A Camelback TM -type water backpack is an excellent accessory. I can easily drink two liters in a few hours of snowboarding. And believe me, you won’t want to stop to go into the lodge for water. You’ll be having too much fun on the slope! If you’re carrying a backpack, throw in an energy bar that won’t freeze and your neck gaiter too.

Getting Started
The way to get started right is with lessons. Kids with attitude may want to figure it out for themselves, but you are used to being shown the right way to do things. It saves time and frustration and will get you up and going much faster. The basic skills you learn in the first few lessons are important skills that you will use even as you become a good snowboarder.

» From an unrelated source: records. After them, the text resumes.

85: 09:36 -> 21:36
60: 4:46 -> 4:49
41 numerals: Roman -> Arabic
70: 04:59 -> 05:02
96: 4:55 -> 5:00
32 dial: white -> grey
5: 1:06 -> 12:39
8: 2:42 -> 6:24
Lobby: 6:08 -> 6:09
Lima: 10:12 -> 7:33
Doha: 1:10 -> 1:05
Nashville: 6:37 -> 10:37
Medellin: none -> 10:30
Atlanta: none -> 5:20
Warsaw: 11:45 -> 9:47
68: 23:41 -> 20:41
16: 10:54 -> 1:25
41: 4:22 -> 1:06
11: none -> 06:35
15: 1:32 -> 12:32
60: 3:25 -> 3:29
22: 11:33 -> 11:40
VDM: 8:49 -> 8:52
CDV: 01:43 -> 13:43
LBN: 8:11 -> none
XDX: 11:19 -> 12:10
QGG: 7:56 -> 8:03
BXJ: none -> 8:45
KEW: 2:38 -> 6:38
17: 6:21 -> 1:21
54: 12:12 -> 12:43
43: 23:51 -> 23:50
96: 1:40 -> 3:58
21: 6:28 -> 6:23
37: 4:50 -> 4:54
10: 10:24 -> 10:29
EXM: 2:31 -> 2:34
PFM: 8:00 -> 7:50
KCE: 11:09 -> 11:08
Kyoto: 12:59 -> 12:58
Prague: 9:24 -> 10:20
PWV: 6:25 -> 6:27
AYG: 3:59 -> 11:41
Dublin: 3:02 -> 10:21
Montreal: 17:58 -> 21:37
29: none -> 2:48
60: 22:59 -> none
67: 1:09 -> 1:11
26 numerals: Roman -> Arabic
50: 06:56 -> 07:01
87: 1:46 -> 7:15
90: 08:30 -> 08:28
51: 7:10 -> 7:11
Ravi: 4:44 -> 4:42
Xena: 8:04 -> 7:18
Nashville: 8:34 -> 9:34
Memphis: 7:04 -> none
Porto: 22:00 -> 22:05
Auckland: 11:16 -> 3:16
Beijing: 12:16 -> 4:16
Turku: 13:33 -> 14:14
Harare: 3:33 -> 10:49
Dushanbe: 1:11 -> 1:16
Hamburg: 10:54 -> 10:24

In your first lesson you may learn the valuable snowboarding technique known as the “Falling Leaf” pattern. This is a way of going down a hill slowly, toes and nose facing downhill, snowboard front edge facing down the hill, and using the back edge of the board as a giant brake. It is called the Falling Leaf because you will slide to the left and slightly downhill, then switch to the right, across and downhill, like a leaf falling from a tree. Despite its gentle poetic name, this maneuver can be a lifesaver later in your snowboard career if you accidentally end up on a trail that is uncomfortably steep or icy.

If you can, take a few private or semi-private lessons. You also know the value of personal attention when learning something new! Or go to the mountain on a weekday when there’s a good chance your group class will be small. Intensive workshops offered at mountains are another good way to learn, just as in belly dancing.

Practice your snowboard skills. Continue to learn new ones. Take lessons occasionally as you progress to avoid getting into bad habits. Breathe the sparkling mountain air, and enjoy! And remember, when the snow season (sadly) slips away, you have your old friend, belly dancing to embrace again!